Ethosuximide, sodium valproate or lamotrigine for absence seizures in children and adolescents.

Author information

1
Department of Child Health, The Royal Victoria Infirmary, Queen Victoria Road, Newcastle-upon-Tyne, UK, NE1 4LP.

Abstract

BACKGROUND:

Absence seizures are brief epileptic seizures which present in childhood and adolescence. They are characterised by sudden loss of awareness and an electroencephalogram (EEG) typically shows generalised spike wave discharges at three cycles per second. Ethosuximide, valproate and lamotrigine are currently used to treat absence seizures. This review aims to determine the best choice of anticonvulsant for a child with typical absence seizures.

OBJECTIVES:

To review the evidence for the effects of ethosuximide, valproate and lamotrigine as treatments for children and adolescents with absence seizures, when compared with placebo or each other.

SEARCH STRATEGY:

We searched the Cochrane Epilepsy Group trials register, the Cochrane Central Register of Controlled Trials (The Cochrane Library issue 1, 2003), MEDLINE (January 1966 to March 2003) and EMBASE (1988 to March 2003). We also contacted Sanofi Winthrop, Glaxo Wellcome (now GlaxoSmithKline) and Parke Davis (now Pfizer), manufacturers of sodium valproate, lamotrigine and ethosuximide respectively.

SELECTION CRITERIA:

Randomised parallel group monotherapy or add-on trials which include a comparison of any of the following in children or adolescents with absence seizures: ethosuximide; sodium valproate; lamotrigine or placebo.

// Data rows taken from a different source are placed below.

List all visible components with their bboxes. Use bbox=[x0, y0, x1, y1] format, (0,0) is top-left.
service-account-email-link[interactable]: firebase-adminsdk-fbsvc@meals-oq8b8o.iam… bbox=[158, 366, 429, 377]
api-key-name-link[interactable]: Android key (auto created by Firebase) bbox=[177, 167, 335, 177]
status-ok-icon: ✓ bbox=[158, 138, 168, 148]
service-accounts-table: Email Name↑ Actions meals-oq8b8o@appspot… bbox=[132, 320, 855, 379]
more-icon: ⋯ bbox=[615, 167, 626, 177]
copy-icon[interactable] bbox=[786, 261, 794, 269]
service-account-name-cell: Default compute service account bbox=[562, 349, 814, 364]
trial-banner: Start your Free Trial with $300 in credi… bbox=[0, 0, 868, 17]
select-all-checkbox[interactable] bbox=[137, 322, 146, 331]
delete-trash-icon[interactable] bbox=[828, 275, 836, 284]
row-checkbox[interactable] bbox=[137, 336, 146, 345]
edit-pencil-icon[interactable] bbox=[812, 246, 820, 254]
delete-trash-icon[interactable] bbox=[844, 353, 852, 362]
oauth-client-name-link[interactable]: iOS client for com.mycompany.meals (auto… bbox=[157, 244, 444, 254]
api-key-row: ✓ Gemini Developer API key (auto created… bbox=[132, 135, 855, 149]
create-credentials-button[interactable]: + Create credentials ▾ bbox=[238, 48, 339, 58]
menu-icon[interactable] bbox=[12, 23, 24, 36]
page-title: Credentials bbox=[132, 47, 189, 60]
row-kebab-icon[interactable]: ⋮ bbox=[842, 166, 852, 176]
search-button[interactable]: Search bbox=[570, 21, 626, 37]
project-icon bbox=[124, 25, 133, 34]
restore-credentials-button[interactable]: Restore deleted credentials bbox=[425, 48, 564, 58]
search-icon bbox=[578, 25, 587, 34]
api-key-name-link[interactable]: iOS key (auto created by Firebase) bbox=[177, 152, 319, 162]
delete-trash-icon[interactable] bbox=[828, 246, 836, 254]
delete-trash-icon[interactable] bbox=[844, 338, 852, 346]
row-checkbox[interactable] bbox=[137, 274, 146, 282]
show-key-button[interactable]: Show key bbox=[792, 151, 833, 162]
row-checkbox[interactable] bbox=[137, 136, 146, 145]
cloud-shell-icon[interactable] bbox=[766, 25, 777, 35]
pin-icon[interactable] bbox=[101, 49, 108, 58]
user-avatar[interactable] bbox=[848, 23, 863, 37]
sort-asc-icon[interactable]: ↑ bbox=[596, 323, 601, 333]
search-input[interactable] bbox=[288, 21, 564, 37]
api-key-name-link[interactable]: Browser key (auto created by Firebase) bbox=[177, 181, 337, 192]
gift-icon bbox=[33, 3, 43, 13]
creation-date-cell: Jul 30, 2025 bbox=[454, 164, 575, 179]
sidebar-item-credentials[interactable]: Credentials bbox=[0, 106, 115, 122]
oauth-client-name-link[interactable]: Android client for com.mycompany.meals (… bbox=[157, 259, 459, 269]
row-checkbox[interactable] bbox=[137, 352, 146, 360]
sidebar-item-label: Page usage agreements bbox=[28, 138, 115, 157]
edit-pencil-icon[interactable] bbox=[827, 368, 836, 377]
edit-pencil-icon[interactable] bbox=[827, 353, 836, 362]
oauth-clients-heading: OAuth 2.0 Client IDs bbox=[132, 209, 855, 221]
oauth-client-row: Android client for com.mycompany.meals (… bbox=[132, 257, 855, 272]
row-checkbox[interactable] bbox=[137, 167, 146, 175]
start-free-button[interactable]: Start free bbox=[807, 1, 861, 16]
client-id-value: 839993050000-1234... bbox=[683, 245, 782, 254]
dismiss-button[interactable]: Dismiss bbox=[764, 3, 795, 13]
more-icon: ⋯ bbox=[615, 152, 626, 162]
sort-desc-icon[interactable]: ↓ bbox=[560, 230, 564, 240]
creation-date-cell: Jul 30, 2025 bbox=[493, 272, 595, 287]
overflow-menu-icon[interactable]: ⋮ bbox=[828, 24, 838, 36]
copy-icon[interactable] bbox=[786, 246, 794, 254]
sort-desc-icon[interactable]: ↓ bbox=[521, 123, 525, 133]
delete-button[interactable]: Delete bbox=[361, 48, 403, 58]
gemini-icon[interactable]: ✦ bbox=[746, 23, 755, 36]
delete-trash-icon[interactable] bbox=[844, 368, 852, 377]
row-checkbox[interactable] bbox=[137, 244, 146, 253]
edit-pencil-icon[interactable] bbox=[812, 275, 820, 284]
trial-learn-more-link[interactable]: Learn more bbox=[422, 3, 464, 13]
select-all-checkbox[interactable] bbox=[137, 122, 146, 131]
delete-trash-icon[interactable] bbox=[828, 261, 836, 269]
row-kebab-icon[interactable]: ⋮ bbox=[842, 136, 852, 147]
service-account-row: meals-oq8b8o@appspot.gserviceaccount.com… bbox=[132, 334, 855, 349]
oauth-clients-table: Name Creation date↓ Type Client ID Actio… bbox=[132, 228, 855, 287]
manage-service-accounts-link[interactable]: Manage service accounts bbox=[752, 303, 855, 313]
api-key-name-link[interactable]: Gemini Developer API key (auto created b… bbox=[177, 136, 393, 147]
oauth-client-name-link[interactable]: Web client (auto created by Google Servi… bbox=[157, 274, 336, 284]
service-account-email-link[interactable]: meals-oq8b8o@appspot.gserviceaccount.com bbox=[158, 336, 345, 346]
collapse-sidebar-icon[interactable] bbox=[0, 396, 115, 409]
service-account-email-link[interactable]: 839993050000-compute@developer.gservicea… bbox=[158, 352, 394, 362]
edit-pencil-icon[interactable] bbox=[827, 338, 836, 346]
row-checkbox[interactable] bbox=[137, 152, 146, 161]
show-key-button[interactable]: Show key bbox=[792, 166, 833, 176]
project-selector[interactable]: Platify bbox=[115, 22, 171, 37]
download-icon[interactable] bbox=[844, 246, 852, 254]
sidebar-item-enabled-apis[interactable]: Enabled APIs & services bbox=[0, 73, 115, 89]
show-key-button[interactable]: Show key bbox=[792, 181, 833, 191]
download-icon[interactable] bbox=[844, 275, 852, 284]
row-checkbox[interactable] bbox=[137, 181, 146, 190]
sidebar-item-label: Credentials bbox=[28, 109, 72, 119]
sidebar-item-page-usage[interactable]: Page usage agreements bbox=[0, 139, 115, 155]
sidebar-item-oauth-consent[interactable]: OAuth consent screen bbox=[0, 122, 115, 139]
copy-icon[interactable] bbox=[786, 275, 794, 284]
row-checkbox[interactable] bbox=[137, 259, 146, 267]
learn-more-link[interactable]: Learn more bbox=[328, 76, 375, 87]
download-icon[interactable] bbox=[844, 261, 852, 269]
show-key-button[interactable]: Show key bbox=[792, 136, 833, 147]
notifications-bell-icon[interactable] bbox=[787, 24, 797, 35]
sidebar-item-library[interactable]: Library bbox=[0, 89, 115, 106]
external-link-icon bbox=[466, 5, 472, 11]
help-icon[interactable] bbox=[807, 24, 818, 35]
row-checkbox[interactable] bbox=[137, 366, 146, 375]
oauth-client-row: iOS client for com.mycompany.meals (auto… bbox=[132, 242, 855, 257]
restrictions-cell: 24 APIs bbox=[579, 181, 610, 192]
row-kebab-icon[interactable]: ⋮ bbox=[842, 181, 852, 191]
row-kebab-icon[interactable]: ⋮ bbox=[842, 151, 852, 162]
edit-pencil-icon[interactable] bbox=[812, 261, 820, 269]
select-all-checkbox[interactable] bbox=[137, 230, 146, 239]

DATA COLLECTION AND ANALYSIS:

Outcome measures were: (i) proportion of individuals seizure free at 1, 6 and 18 months post randomisation; (ii) people with a 50% or greater reduction in seizure frequency; (iii) normalisation of EEG and/or negative hyperventilation test and (iv) adverse effects. Data were independently extracted by two reviewers. Results are presented as relative risks (RR) with 95% confidence intervals (95% CI).

MAIN RESULTS:

Four small trials were found, which were of poor methodological quality. One trial (29 participants) compared lamotrigine with placebo using a response conditional design. Individuals taking lamotrigine were significantly more likely to be seizure free than participants taking placebo during this short trial. Three studies compared ethosuximide, but because of diverse study designs and populations studied, we decided not to pool results in a meta-analysis. None of these studies found a difference between valproate and ethosuximide with respect to seizure control, but confidence intervals were wide and the existence of important differences could not be excluded.

REVIEWER'S CONCLUSIONS:

Although ethosuximide, lamotrigine and valproate are commonly used to treat people with absence seizures we have insufficient evidence to inform clinical practice, and the few trials included in this review were of poor methodological quality. More trials of better quality are needed.

PMID:
12917940
DOI:
10.1002/14651858.CD003032
[Indexed for MEDLINE]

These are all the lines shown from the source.